Isolating may include actuating the packoff device from the open
state to the closed state in response to an impediment being
introduced to the bore of the mandrel and engaging a seat coupled
to the sleeve. In some embodiments, the sealing element may be
positioned axially between first and second radial ports.
[0090] As used herein, the terms "inner" and "outer"; "up" and
"down"; "upper" and "lower"; "upward" and "downward"; "above" and
"below"; "inward" and "outward"; and other like terms as used
herein refer to relative positions to one another and are not
intended to denote a particular direction or spatial orientation.
The terms "couple," "coupled," "connect," "connection,"
"connected," "in connection with," and "connecting" refer to "in
direct connection with," "integral with," or "in connection with
via one or more intermediate elements or members."
[0091] Although various example embodiments have been described in
detail herein, those skilled in the art will readily appreciate in
view of the present disclosure that many modifications are possible
in the example embodiment without materially departing from the
present disclosure. Accordingly, any such modifications are
intended to be included in the scope of this disclosure. Likewise,
while the disclosure herein contains many specifics, these
specifics should not be construed as limiting the scope of the
disclosure or of any of the appended claims, but merely as
providing information pertinent to one or more specific embodiments
that may fall within the scope of the disclosure and the appended
claims. Any described features from the various embodiments
disclosed may be employed in combination. In addition, other
embodiments of the present disclosure may also be devised which lie
within the scopes of the disclosure and the appended claims. Each
addition, deletion, and modification to the embodiments that falls
within the meaning and scope of the claims is to be embraced by the
claims.
[0092] In the claims, means-plus-function clauses are intended to
cover the structures described herein as performing the recited
function, including both structural equivalents and equivalent
structures. Thus, although a nail and a screw may not be structural
equivalents in that a nail employs a cylindrical surface to couple
wooden parts together, whereas a screw employs a helical surface,
in the environment of fastening wooden parts, a nail and a screw
may be equivalent structures. It is the express intention of the
applicant not to invoke 35 U.S.C. .sctn.112, paragraph 6 for any
limitations of any of the claims herein, except for those in which
the claim expressly uses the words `means for` together with an
associated function.
[0093] Certain embodiments and features may have been described
using a set of numerical upper limits and a set of numerical lower
limits.
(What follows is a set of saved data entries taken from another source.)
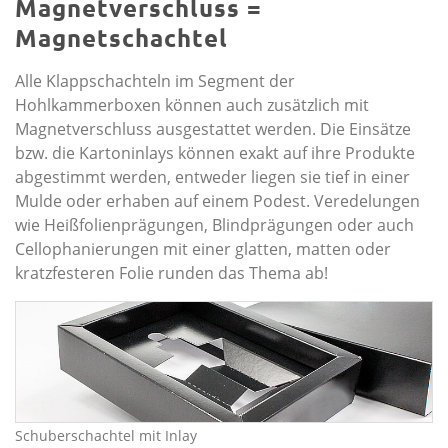
Magnetverschluss =
Magnetschachtel
Alle Klappschachteln im Segment der
Hohlkammerboxen können auch zusätzlich mit
Magnetverschluss ausgestattet werden. Die Einsätze
bzw. die Kartoninlays können exakt auf ihre Produkte
abgestimmt werden, entweder liegen sie tief in einer
Mulde oder erhaben auf einem Podest. Veredelungen
wie Heißfolienprägungen, Blindprägungen oder auch
Cellophanierungen mit einer glatten, matten oder
kratzfesteren Folie runden das Thema ab!
Schuberschachtel mit Inlay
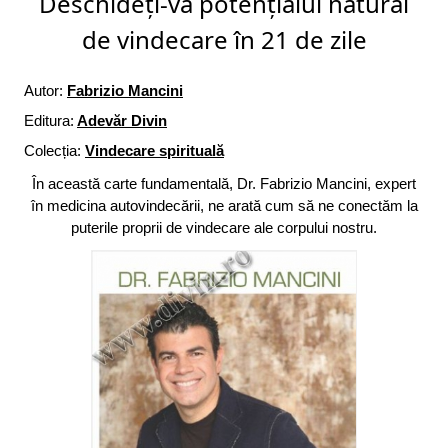
Deschideți-vă potențialul natural
de vindecare în 21 de zile
Autor:
Fabrizio Mancini
Editura:
Adevăr Divin
Colecția:
Vindecare spirituală
În această carte fundamentală, Dr. Fabrizio Mancini, expert
în medicina autovindecării, ne arată cum să ne conectăm la
puterile proprii de vindecare ale corpului nostru.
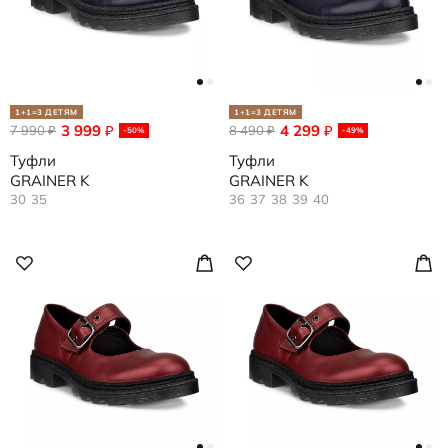
1+1=3 ДЕТЯМ
1+1=3 ДЕТЯМ
3 999
4 299
7 990
₽
8 490
₽
₽
₽
-50%
-49%
Туфли
Туфли
GRAINER K
GRAINER K
30
35
36
37
38
39
40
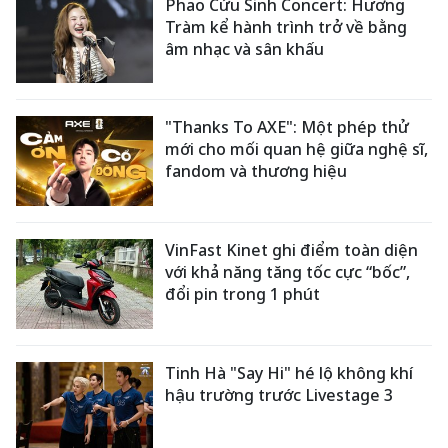
Phao Cứu Sinh Concert: Hương
Tràm kể hành trình trở về bằng
âm nhạc và sân khấu
"Thanks To AXE": Một phép thử
mới cho mối quan hệ giữa nghệ sĩ,
fandom và thương hiệu
VinFast Kinet ghi điểm toàn diện
với khả năng tăng tốc cực “bốc”,
đổi pin trong 1 phút
Tinh Hà "Say Hi" hé lộ không khí
hậu trường trước Livestage 3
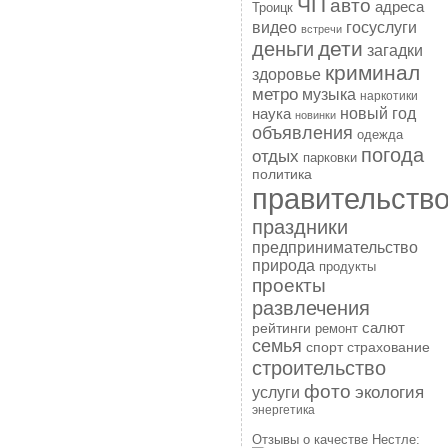
ЧП
авто
адреса
Троицк
госуслуги
видео
встречи
дети
деньги
загадки
криминал
здоровье
метро
музыка
наркотики
наука
новый год
новинки
объявления
одежда
погода
отдых
парковки
политика
правительств
праздники
предпринимательство
природа
продукты
проекты
развлечения
рейтинги
салют
ремонт
семья
спорт
страхование
строительство
фото
экология
услуги
энергетика
Отзывы о качестве Нестле:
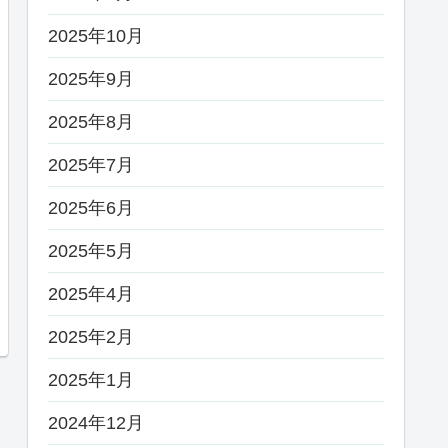
2025年10月
2025年9月
2025年8月
2025年7月
2025年6月
2025年5月
2025年4月
2025年2月
2025年1月
2024年12月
It should be appreciated that ranges including the
combination of any two values, e.g., the combination of any lower
value with any upper value, the combination of any two lower
values, and/or the combination of any two upper values are
contemplated unless otherwise indicated. Certain lower limits,
upper limits and ranges may appear in one or more claims below. Any
numerical value is "about" or "approximately" the indicated value,
and take into account experimental error and variations that would
be expected by a person having ordinary skill in the art.